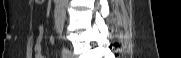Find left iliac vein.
I'll return each instance as SVG.
<instances>
[{"label":"left iliac vein","mask_w":181,"mask_h":58,"mask_svg":"<svg viewBox=\"0 0 181 58\" xmlns=\"http://www.w3.org/2000/svg\"><path fill=\"white\" fill-rule=\"evenodd\" d=\"M69 58H74L72 54H70V57Z\"/></svg>","instance_id":"1"}]
</instances>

▬▬▬▬▬▬

Repeat the data above in full and exactly. Omit every image.

Find left iliac vein.
I'll return each instance as SVG.
<instances>
[{"label":"left iliac vein","mask_w":181,"mask_h":58,"mask_svg":"<svg viewBox=\"0 0 181 58\" xmlns=\"http://www.w3.org/2000/svg\"><path fill=\"white\" fill-rule=\"evenodd\" d=\"M69 58H74L72 54H70V57Z\"/></svg>","instance_id":"1"}]
</instances>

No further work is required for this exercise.